The Place scrutiny debut
July 9, 2013 6 Comments
Last night was the inaugural meeting of the Place Scrutiny Committee; Southend-on-Sea Borough Council has had a restructure as a result of Government cuts and this has necessitated change to the scrutiny committees. Here are my notes from last night, and these are intended as edited highlights rather than a reflection of all the business transacted in the near four-hour meeting.
We had a discussion on the subject of a lower Thames crossing. My view was that this option that gave the greatest economic benefit to the town is the one that we should support. It looks like whatever option is pursued it will involve toll booths – I argued that the estuarine argument (estuary crossings must have tolls) came down to the definition of what constituted the estuary. I think my arguments against tolling will likely be ignored.
The Community Infrastructure Levy is a good idea that I am happy to support. But, there is the big issue of yet more waste by the profligate Conservative administration. The slow (tardy) take up of CIL will likely see a gap between its start, and the ending of section 106 agreements. This could easily cost £400,000 to the borough (their estimate, so expect the real figure to be higher) at a time when money is in short supply. Cllr Jonathan Garston gave every impression of being quite complacent about this, taking solace in other local authorities who are even slower off the mark. I find this whole episode simply appalling, both the potential for lost revenue and the indifference to this shown by the ruling administration. This further demonstrates that their time in charge must surely end soon.
Then came the Statement of Community Involvement. The discussion turned to development applications and the notices issued to “immediately affected neighbours”. I asked for a definition of this and was told that this meant one house either side. Planning applications can be contentious and often I am asked why these are not better and widely advertised – now you know!
On the future use of the Central library in Victoria Avenue I asked a number of questions. The existing Beecroft art collection is to be moved into the current Central library, and the old building disposed of. This was explained as demolition of the existing building and the site sold.
I asked (again) about giving the Central Library building Listed status and Cllr Jarvis replied that this had been considered before and rejected. I also expressed the wish that the (damnable) Cliffs Museum project be abandoned; again rejected by Cllr Jarvis who said “it is still on track”. Cllr Jonathan Garston who next beside Cllr Jarvis remained trenchantly silent on this issue.
The Central Library will be a temporary home, and it looks like the disposal of the current Beecroft building will provide funds that will be allocated to the Cliffs Museum. Those that value a quiet and unspoilt cliffs will have to consider campaigning for the Beecroft to be preserved.

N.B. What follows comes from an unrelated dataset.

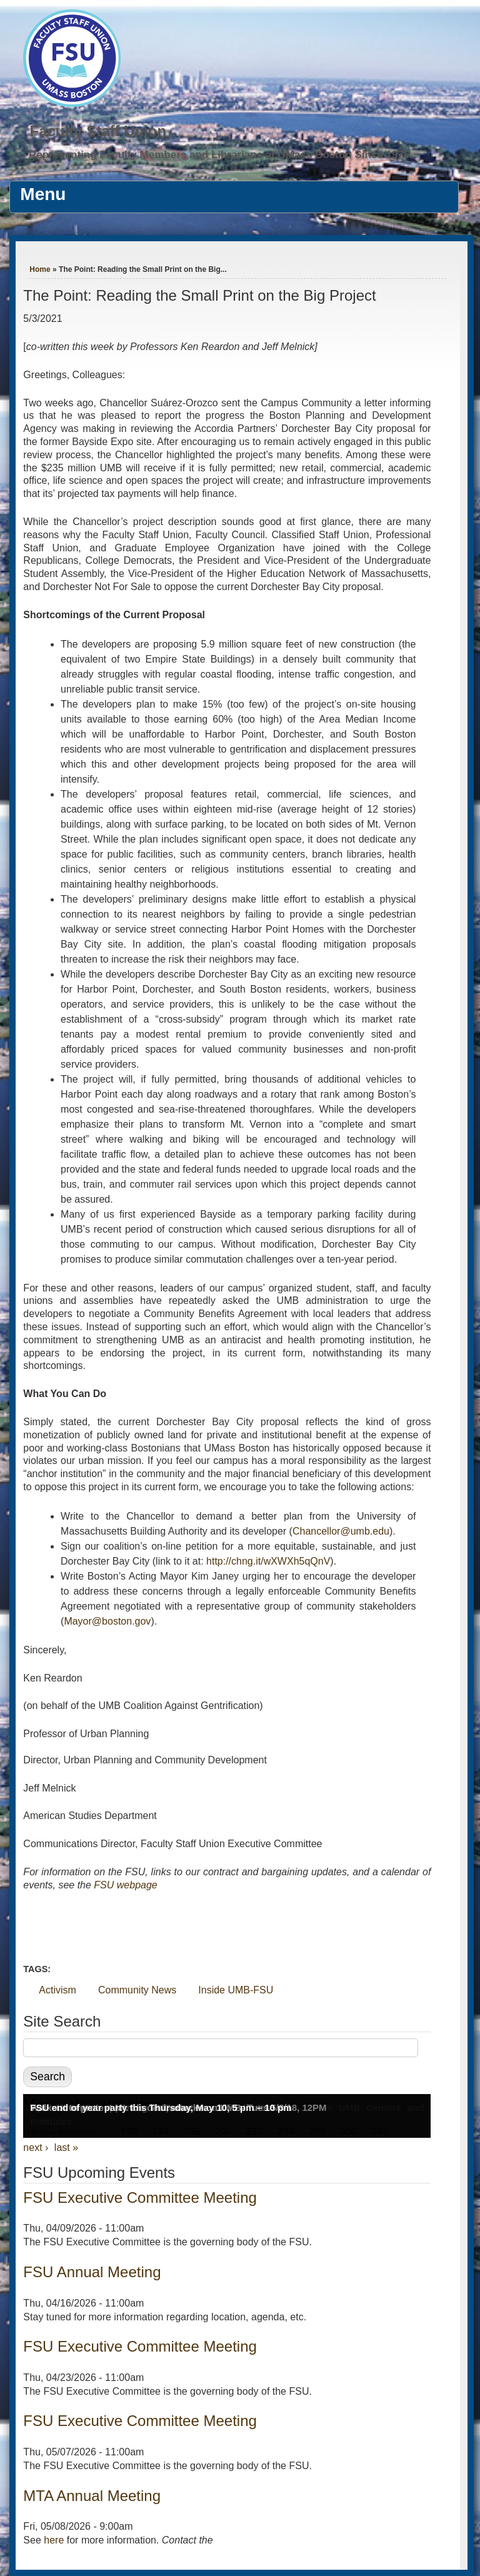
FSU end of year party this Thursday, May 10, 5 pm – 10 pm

It is not all bad news at the moment – I am delighted that a general market is coming to the High Street. I am somewhat worried that this will be on Thursday – although Roots Hall market will go when the Shrimpers relocate to Fossetts Farm I am not confident this will happen any time soon.
The Lower Thames Rowing Club’s boat and club house item was referred up to full council by both Cllr McMahon and me.
At the end of the meeting we had to choose a subject for an in-depth scrutiny project. Cllr McMahon proposed Climate Change, seconded by Cllr Wexham. I also supported it. This was defeated, and amongst those voting it down was Shoebury Cllr Hadley, who is engaged to the debate over the merits of improved sea defences for Shoeburyness. Clearly he is not that worried about rising sea levels.